Entries provided: Begin
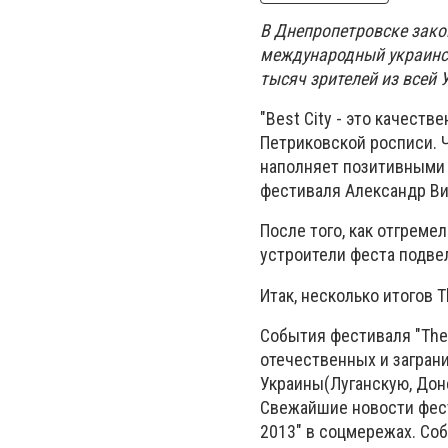
В Днепропетровске законч
международный украински
тысяч зрителей из всей 
"Best City - это качест
Петриковской росписи. 
наполняет позитивными э
фестиваля Александр Ви
После того, как отгрем
устроители феста подве
Итак, несколько итогов Th
События фестиваля "The 
отечественных и загран
Украины(Луганскую, Дон
Свежайшие новости фесту
2013" в соцмережах. Со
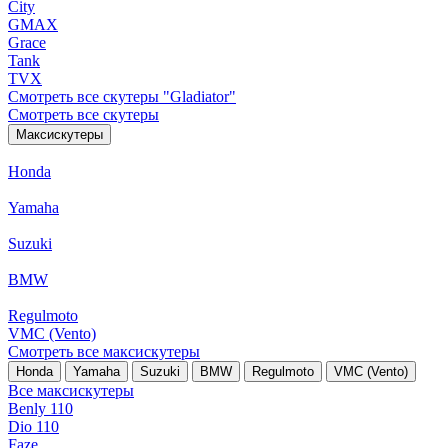
City
GMAX
Grace
Tank
TVX
Смотреть все скутеры "Gladiator"
Смотреть все скутеры
Максискутеры
Honda
Yamaha
Suzuki
BMW
Regulmoto
VMC (Vento)
Смотреть все максискутеры
Honda
Yamaha
Suzuki
BMW
Regulmoto
VMC (Vento)
Все максискутеры
Benly 110
Dio 110
Faze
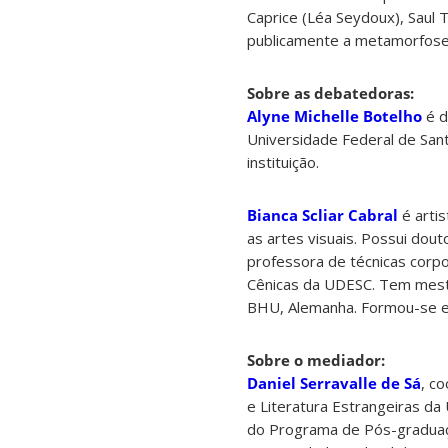
Caprice (Léa Seydoux), Saul 
publicamente a metamorfose
Sobre as debatedoras:
Alyne Michelle Botelho
é d
Universidade Federal de San
instituição.
Bianca Scliar Cabral
é artis
as artes visuais. Possui dout
professora de técnicas corp
Cênicas da UDESC. Tem mestr
BHU, Alemanha. Formou-se e
Sobre o mediador:
Daniel Serravalle de Sá
, c
e Literatura Estrangeiras da
do Programa de Pós-graduaç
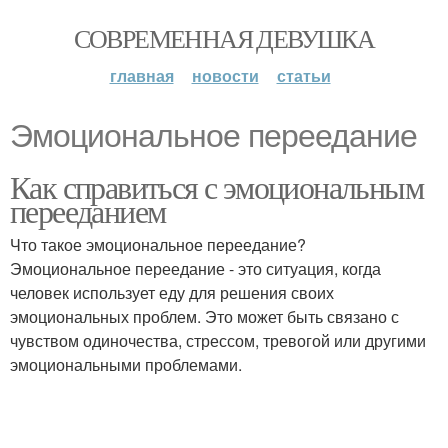
СОВРЕМЕННАЯ ДЕВУШКА
главная
новости
статьи
Эмоциональное переедание
Как справиться с эмоциональным
перееданием
Что такое эмоциональное переедание?
Эмоциональное переедание - это ситуация, когда
человек использует еду для решения своих
эмоциональных проблем. Это может быть связано с
чувством одиночества, стрессом, тревогой или другими
эмоциональными проблемами.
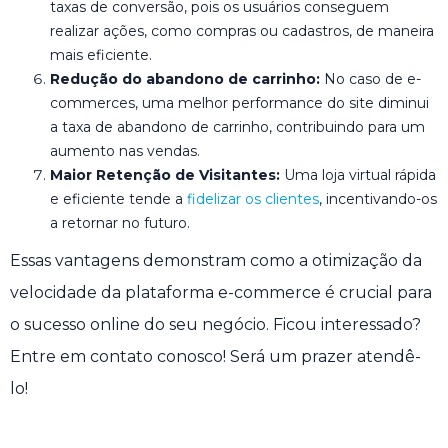
taxas de conversão, pois os usuários conseguem
realizar ações, como compras ou cadastros, de maneira
mais eficiente.
Redução do abandono de carrinho:
No caso de e-
commerces, uma melhor performance do site diminui
a taxa de abandono de carrinho, contribuindo para um
aumento nas vendas.
Maior Retenção de Visitantes:
Uma loja virtual rápida
e eficiente tende a
fidelizar os clientes
, incentivando-os
a retornar no futuro.
Essas vantagens demonstram como a otimização da
velocidade da plataforma e-commerce é crucial para
o sucesso online do seu negócio. Ficou interessado?
Entre em contato conosco! Será um prazer atendê-
lo!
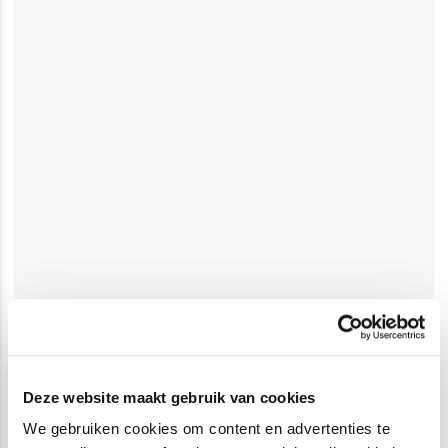
Deze website maakt gebruik van cookies
We gebruiken cookies om content en advertenties te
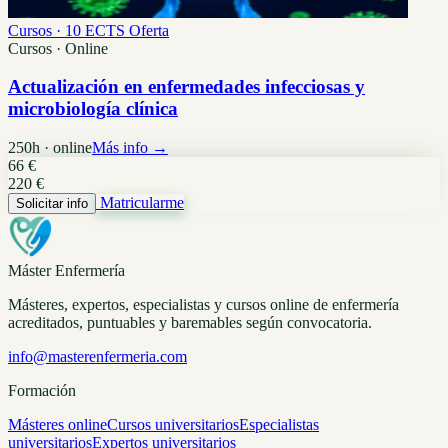
Cursos · 10 ECTS
Oferta
Cursos · Online
Actualización en enfermedades infecciosas y
microbiología clínica
250h · online
Más info →
66 €
220 €
Matricularme
Solicitar info
Máster Enfermería
Másteres, expertos, especialistas y cursos online de enfermería
acreditados, puntuables y baremables según convocatoria.
info@masterenfermeria.com
Formación
Másteres online
Cursos universitarios
Especialistas
universitarios
Expertos universitarios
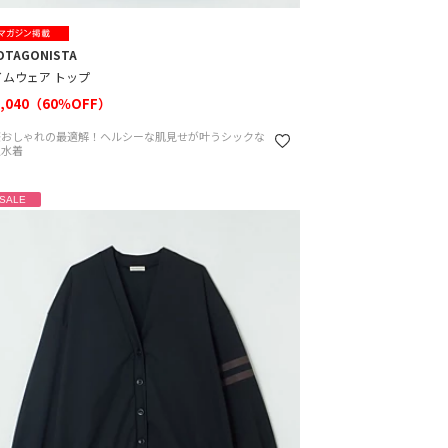
OTAGONISTA
イムウェア トップ
,040（60％OFF）
際おしゃれの最適解！ヘルシーな肌見せが叶うシックな
人水着
SALE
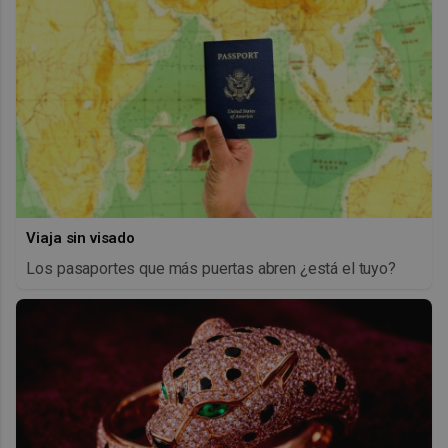
Viaja sin visado
Los pasaportes que más puertas abren ¿está el tuyo?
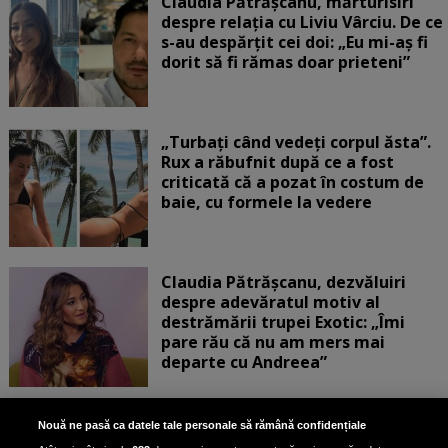
Claudia Pătrășcanu, mărturisiri
despre relația cu Liviu Vârciu. De ce
s-au despărțit cei doi: „Eu mi-aș fi
dorit să fi rămas doar prieteni”
„Turbați când vedeți corpul ăsta”.
Rux a răbufnit după ce a fost
criticată că a pozat în costum de
baie, cu formele la vedere
Claudia Pătrășcanu, dezvăluiri
despre adevăratul motiv al
destrămării trupei Exotic: „Îmi
pare rău că nu am mers mai
departe cu Andreea”
Scene incredibile! Ilinca Vandici a
Nouă ne pasă ca datele tale personale să rămână confidențiale
pus mâna pe aparatul de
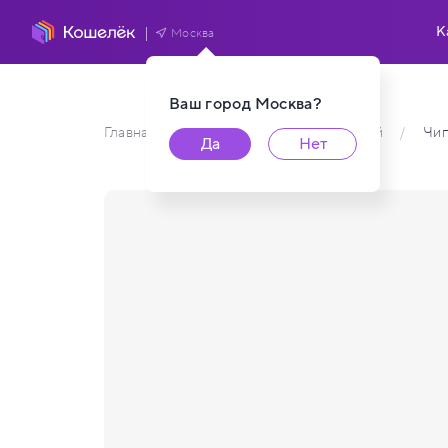
К
Москва
Ваш город
Москва
?
Главная
/
Каталог карт пользователей
/
Чи
Да
Нет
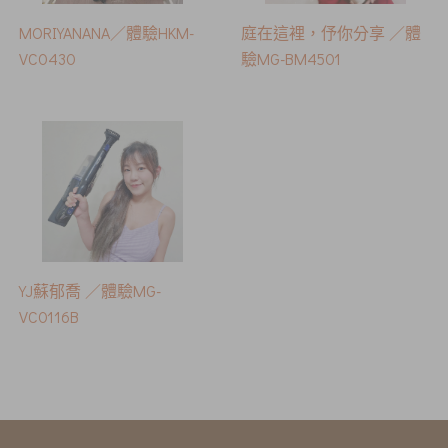
MORIYANANA／體驗HKM-
庭在這裡，伃你分享 ／體
VC0430
驗MG-BM4501
YJ蘇郁喬 ／體驗MG-
VC0116B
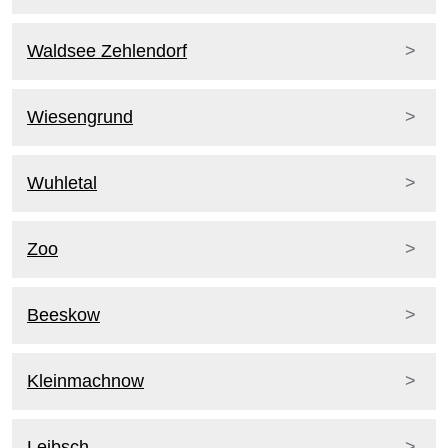
Waldsee Zehlendorf
Wiesengrund
Wuhletal
Zoo
Beeskow
Kleinmachnow
Leibsch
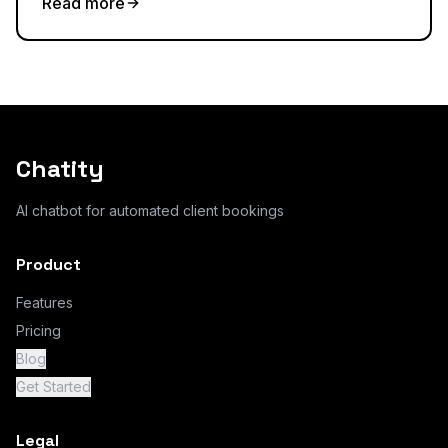
Read more
Chatity
AI chatbot for automated client bookings
Product
Features
Pricing
Blog
Get Started
Legal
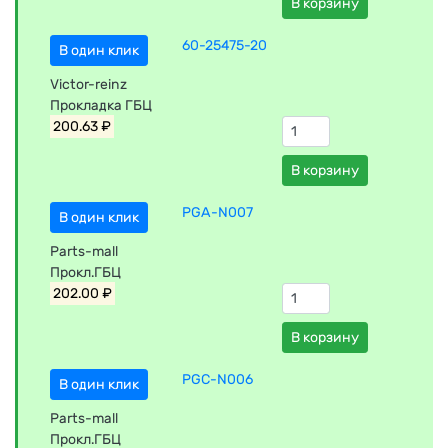
В корзину
60-25475-20
В один клик
Victor-reinz
Прокладка ГБЦ
200.63 ₽
В корзину
PGA-N007
В один клик
Parts-mall
Прокл.ГБЦ
202.00 ₽
В корзину
PGC-N006
В один клик
Parts-mall
Прокл.ГБЦ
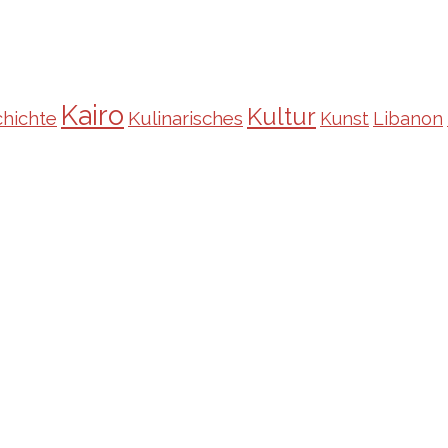
Kairo
Kultur
Kulinarisches
hichte
Kunst
Libanon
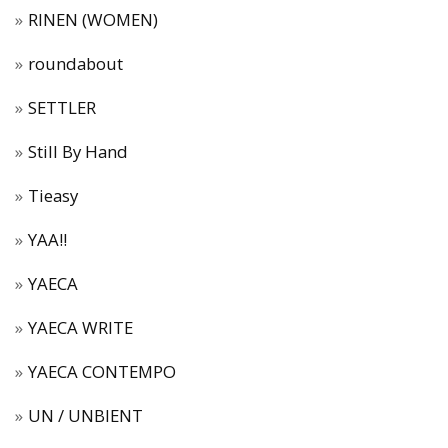
RINEN (WOMEN)
roundabout
SETTLER
Still By Hand
Tieasy
YAA!!
YAECA
YAECA WRITE
YAECA CONTEMPO
UN / UNBIENT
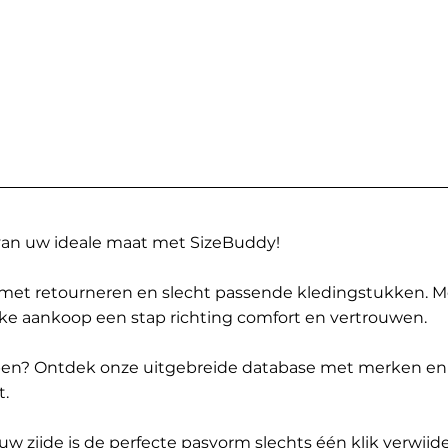
 van uw ideale maat met SizeBuddy!
met retourneren en slecht passende kledingstukken. 
elke aankoop een stap richting comfort en vertrouwen.
ppen? Ontdek onze uitgebreide database met merken en
t.
 zijde is de perfecte pasvorm slechts één klik verwijde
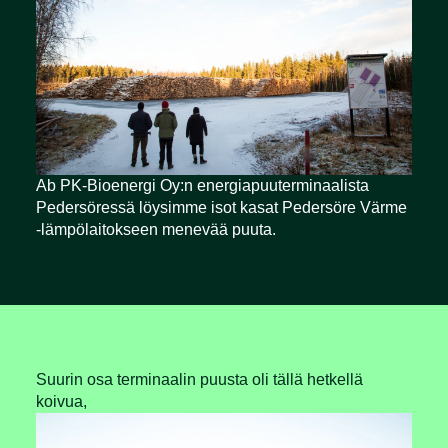
Ab PK-Bioenergi Oy:n energiapuuterminaalista
Pedersöressä löysimme isot kasat Pedersöre Värme
-lämpölaitokseen menevää puuta.
Suurin osa terminaalin puusta oli tällä hetkellä
koivua,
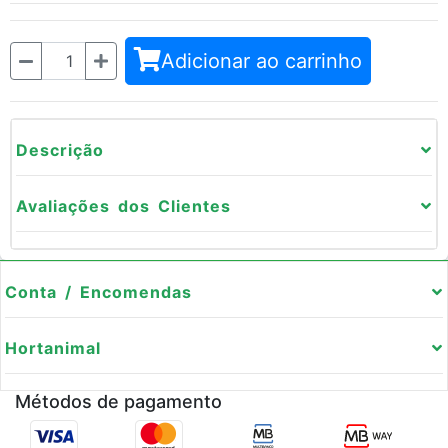
Quantidade
Adicionar ao carrinho
Descrição
Avaliações dos Clientes
Conta / Encomendas
Hortanimal
Métodos de pagamento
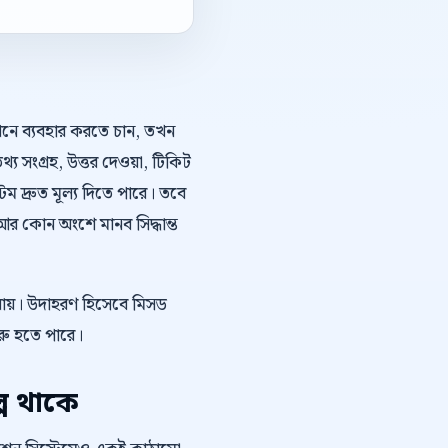
কথনে ব্যবহার করতে চান, তখন
্য সংগ্রহ, উত্তর দেওয়া, টিকিট
 দ্রুত মূল্য দিতে পারে। তবে
র কোন অংশে মানব সিদ্ধান্ত
 যায়। উদাহরণ হিসেবে মিসড
শুরু হতে পারে।
প থাকে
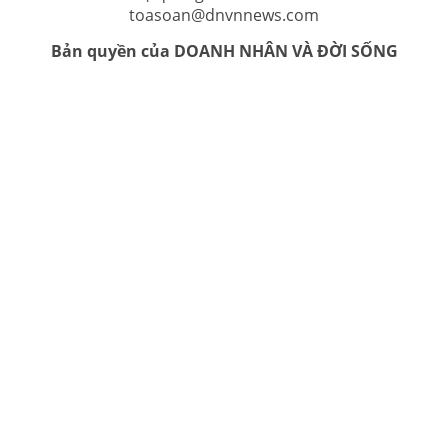
toasoan@dnvnnews.com
Bản quyền của DOANH NHÂN VÀ ĐỜI SỐNG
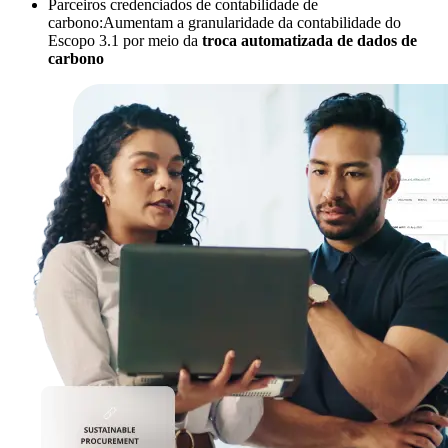
Parceiros credenciados de contabilidade de
carbono:Aumentam a granularidade da contabilidade do
Escopo 3.1 por meio da
troca automatizada de dados de
carbono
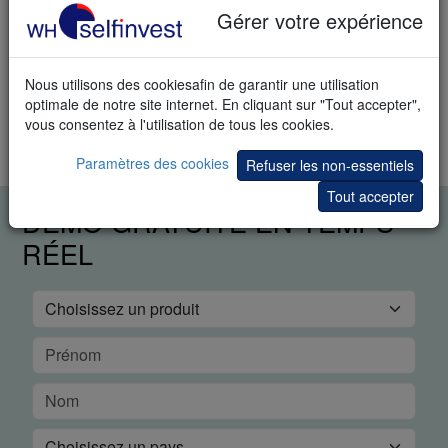
Gérer votre expérience
Ouvrez le graphique de l'instrument que vous souhaitez
négocier.
Dans le dossier WHS Proposals, sélectionnez l‘IPM.
Nous utilisons des cookiesafin de garantir une utilisation
optimale de notre site internet. En cliquant sur "Tout accepter",
Plus de propositions de clients: la
moyenne mobile de
vous consentez à l'utilisation de tous les cookies.
Fibonacci
et la
coloration de la moyenne mobile
Paramètres des cookies
Refuser les non-essentiels
Tout accepter
DÉMO GRATUITE EN TEMPS
RÉEL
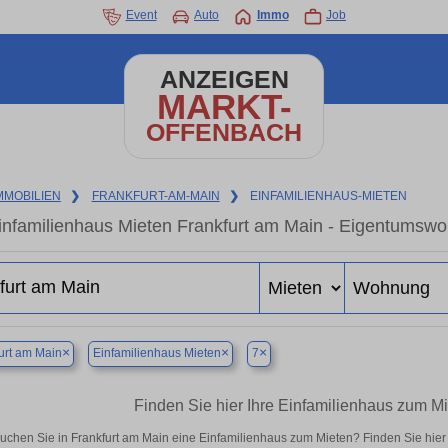
Event
Auto
Immo
Job
ANZEIGEN
MARKT-
OFFENBACH
MMOBILIEN
❯
FRANKFURT-AM-MAIN
❯
EINFAMILIENHAUS-MIETEN
infamilienhaus Mieten Frankfurt am Main - Eigentumswo
×
×
×
urt am Main
Einfamilienhaus Mieten
7
Finden Sie hier Ihre Einfamilienhaus zum Mi
uchen Sie in Frankfurt am Main eine Einfamilienhaus zum Mieten? Finden Sie hie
Entries provided: End
[Assignment]: Each line of the material above should be set down exactly, with no pictures.

[Task solution]:
В Днепропетровске законч
международный украински
тысяч зрителей из всей 
"Best City - это качест
Петриковской росписи. 
наполняет позитивными э
фестиваля Александр Ви
После того, как отгрем
устроители феста подве
Итак, несколько итогов Th
События фестиваля "The 
отечественных и загран
Украины(Луганскую, Дон
Свежайшие новости фесту
2013" в соцмережах. Со
City
GMAX
Grace
Tank
TVX
Смотреть все скутеры "Gladiator"
Смотреть все скутеры
Максискутеры
Honda
Yamaha
Suzuki
BMW
Regulmoto
VMC (Vento)
Смотреть все максискутеры
Honda
Yamaha
Suzuki
BMW
Regulmoto
VMC (Vento)
Все максискутеры
Benly 110
Dio 110
Faze
Caprice (Léa Seydoux), Saul 
publicamente a metamorfose
Sobre as debatedoras:
Alyne Michelle Botelho
é d
Universidade Federal de San
instituição.
Bianca Scliar Cabral
é artis
as artes visuais. Possui dout
professora de técnicas corp
Cênicas da UDESC. Tem mestr
BHU, Alemanha. Formou-se e
Sobre o mediador:
Daniel Serravalle de Sá
, c
e Literatura Estrangeiras da
do Programa de Pós-graduaç
СОВРЕМЕННАЯ ДЕВУШКА
главная
новости
статьи
Эмоциональное переедание
Как справиться с эмоциональным
перееданием
Что такое эмоциональное переедание?
Эмоциональное переедание - это ситуация, когда
человек использует еду для решения своих
эмоциональных проблем. Это может быть связано с
чувством одиночества, стрессом, тревогой или другими
эмоциональными проблемами.
taxas de conversão, pois os usuários conseguem
realizar ações, como compras ou cadastros, de maneira
mais eficiente.
Redução do abandono de carrinho:
No caso de e-
commerces, uma melhor performance do site diminui
a taxa de abandono de carrinho, contribuindo para um
aumento nas vendas.
Maior Retenção de Visitantes:
Uma loja virtual rápida
e eficiente tende a
fidelizar os clientes
, incentivando-os
a retornar no futuro.
Essas vantagens demonstram como a otimização da
velocidade da plataforma e-commerce é crucial para
o sucesso online do seu negócio. Ficou interessado?
Entre em contato conosco! Será um prazer atendê-
lo!
Deze website maakt gebruik van cookies
We gebruiken cookies om content en advertenties te
Cursos · 10 ECTS
Oferta
Cursos · Online
Actualización en enfermedades infecciosas y
microbiología clínica
250h · online
Más info →
66 €
220 €
Matricularme
Solicitar info
Máster Enfermería
Másteres, expertos, especialistas y cursos online de enfermería
acreditados, puntuables y baremables según convocatoria.
info@masterenfermeria.com
Formación
Másteres online
Cursos universitarios
Especialistas
universitarios
Expertos universitarios
OTAGONISTA
イムウェア トップ
,040（60％OFF）
際おしゃれの最適解！ヘルシーな肌見せが叶うシックな
人水着
SALE
Viaja sin visado
Los pasaportes que más puertas abren ¿está el tuyo?
Claudia Pătrășcanu, mărturisiri
despre relația cu Liviu Vârciu. De ce
s-au despărțit cei doi: „Eu mi-aș fi
dorit să fi rămas doar prieteni”
„Turbați când vedeți corpul ăsta”.
Rux a răbufnit după ce a fost
criticată că a pozat în costum de
baie, cu formele la vedere
Claudia Pătrășcanu, dezvăluiri
despre adevăratul motiv al
destrămării trupei Exotic: „Îmi
pare rău că nu am mers mai
departe cu Andreea”
Scene incredibile! Ilinca Vandici a
Nouă ne pasă ca datele tale personale să rămână confidențiale
pus mâna pe aparatul de
К
Москва
Ваш город
Москва
?
Главная
/
Каталог карт пользователей
/
Чи
Да
Нет
MORIYANANA／體驗HKM-
庭在這裡，伃你分享 ／體
VC0430
驗MG-BM4501
YJ蘇郁喬 ／體驗MG-
VC0116B
Waldsee Zehlendorf
Wiesengrund
Wuhletal
Zoo
Beeskow
Kleinmachnow
Leibsch
Read more
Chatity
AI chatbot for automated client bookings
Product
Features
Pricing
Blog
Get Started
Legal
В корзину
60-25475-20
В один клик
Victor-reinz
Прокладка ГБЦ
200.63 ₽
В корзину
PGA-N007
В один клик
Parts-mall
Прокл.ГБЦ
202.00 ₽
В корзину
PGC-N006
В один клик
Parts-mall
Прокл.ГБЦ
Kairo
Kultur
Kulinarisches
hichte
Kunst
Libanon
RINEN (WOMEN)
roundabout
SETTLER
Still By Hand
Tieasy
YAA!!
YAECA
YAECA WRITE
YAECA CONTEMPO
UN / UNBIENT
 van uw ideale maat met SizeBuddy!
met retourneren en slecht passende kledingstukken. 
elke aankoop een stap richting comfort en vertrouwen.
ppen? Ontdek onze uitgebreide database met merken en
t.
 zijde is de perfecte pasvorm slechts één klik verwijde
Ab PK-Bioenergi Oy:n energiapuuterminaalista
Pedersöressä löysimme isot kasat Pedersöre Värme
-lämpölaitokseen menevää puuta.
Suurin osa terminaalin puusta oli tällä hetkellä
koivua,
Quantidade
Adicionar ao carrinho
Descrição
Avaliações dos Clientes
Conta / Encomendas
Hortanimal
Métodos de pagamento
কথনে ব্যবহার করতে চান, তখন
্য সংগ্রহ, উত্তর দেওয়া, টিকিট
 দ্রুত মূল্য দিতে পারে। তবে
র কোন অংশে মানব সিদ্ধান্ত
 যায়। উদাহরণ হিসেবে মিসড
শুরু হতে পারে।
প থাকে
toasoan@dnvnnews.com
Bản quyền của DOANH NHÂN VÀ ĐỜI SỐNG
Parceiros credenciados de contabilidade de
carbono:Aumentam a granularidade da contabilidade do
Escopo 3.1 por meio da
troca automatizada de dados de
carbono
Gérer votre expérience
Ouvrez le graphique de l'instrument que vous souhaitez
négocier.
Dans le dossier WHS Proposals, sélectionnez l‘IPM.
Nous utilisons des cookiesafin de garantir une utilisation
optimale de notre site internet. En cliquant sur "Tout accepter",
Plus de propositions de clients: la
moyenne mobile de
vous consentez à l'utilisation de tous les cookies.
Fibonacci
et la
coloration de la moyenne mobile
Paramètres des cookies
Refuser les non-essentiels
Tout accepter
DÉMO GRATUITE EN TEMPS
RÉEL
Event
Auto
Immo
Job
ANZEIGEN
MARKT-
OFFENBACH
MMOBILIEN
❯
FRANKFURT-AM-MAIN
❯
EINFAMILIENHAUS-MIETEN
infamilienhaus Mieten Frankfurt am Main - Eigentumswo
×
×
×
urt am Main
Einfamilienhaus Mieten
7
Finden Sie hier Ihre Einfamilienhaus zum Mi
uchen Sie in Frankfurt am Main eine Einfamilienhaus zum Mieten? Finden Sie hie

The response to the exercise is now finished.